I too sat, staring out at the gray world, the one where it was always raining and cloudy.
I too saw the world passing by in the flecks of my eyes as I lived in my mind, a host to a whole world. A world with a real moon, stars, and sun and a son, daughter, and husband—a whole galaxy living inside the flecks in my eyes.
This was my nightmare. A ghost I had brought out of the machine with me.
Every time it rained, I checked, to ensure I wasn't in the machine. I wasn't sitting in front of the rain wall in the hospital with Lana, lost in the dreariness of it all.
There was always a chance that I’d gone in and this world was a figment of my imagination.
And I wondered what I would want.
I contemplated the syringe in my bag, the one that linked to the tablet next to it. The one that would bring her back.
The one that would ease my guilt.
I could wake her up and she would be forced back to the land of the living, and she could choose how she lived or died.

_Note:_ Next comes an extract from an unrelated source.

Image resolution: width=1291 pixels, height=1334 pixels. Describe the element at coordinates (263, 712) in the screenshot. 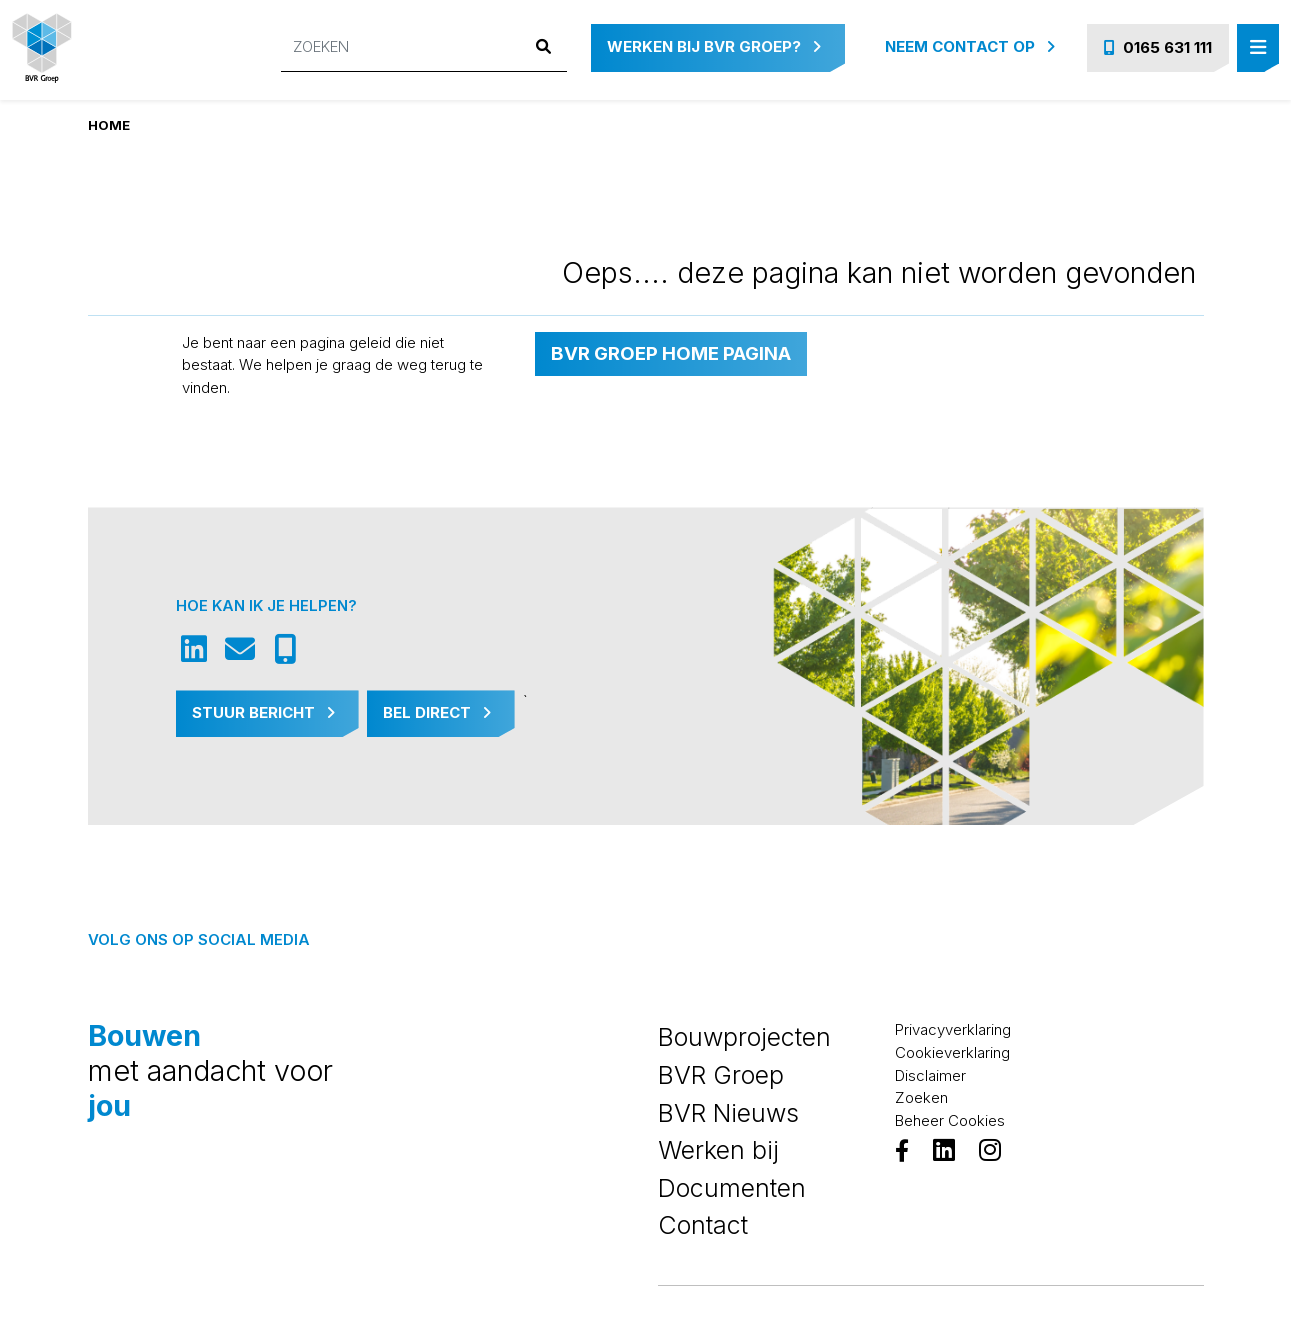 I see `Stuur Bericht` at that location.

She wouldn’t be a slave to the games played with her mind, the games she was playing.
It would ease my guilt to know she was alive and whatever harm fell upon her was her choice.
I reached into the bag, touching it, feeling the cold glass of the siren’s holder, and I contemplated for the longest second of my life.
I glanced back at Lana once more, putting the syringe back at the bottom of my purse.
“I am so sorry, Lana. I want to wish we’d never met.” I blinked a single tear and stared out at the rainy day once more.
The selfish truth was that had I not met Lana, I never would have found my heart again. It would still be lost in la la land, buried. I’d had to crawl through the levels of hell to find it; punish myself enough for everything that I’d fucked up, to dig it up from the ashes where I’d left it. But now that I’d found it, I didn't entirely regret sacrificing her to have it back. For the truth in all this, was that I was the evil queen and she was the sleeping princess.
Had I not joined her in the trip to rock bottom, I wouldn't be clawing my way back up to the land of the living.
But she would be different too. Maybe alive. Probably not. But Gilda would be.
Gilda.
Pushing it all away as a cold shiver of self-hatred crossed my body, I squeezed her hand once more before letting go and getting up.
I walked for the door, taking my guilt with me and leaving her the freedom she had so badly wanted. If my peace of mind over what I’d done to her couldn’t be gained through time and healing, it certainly wouldn’t be gained by bringing Lana back.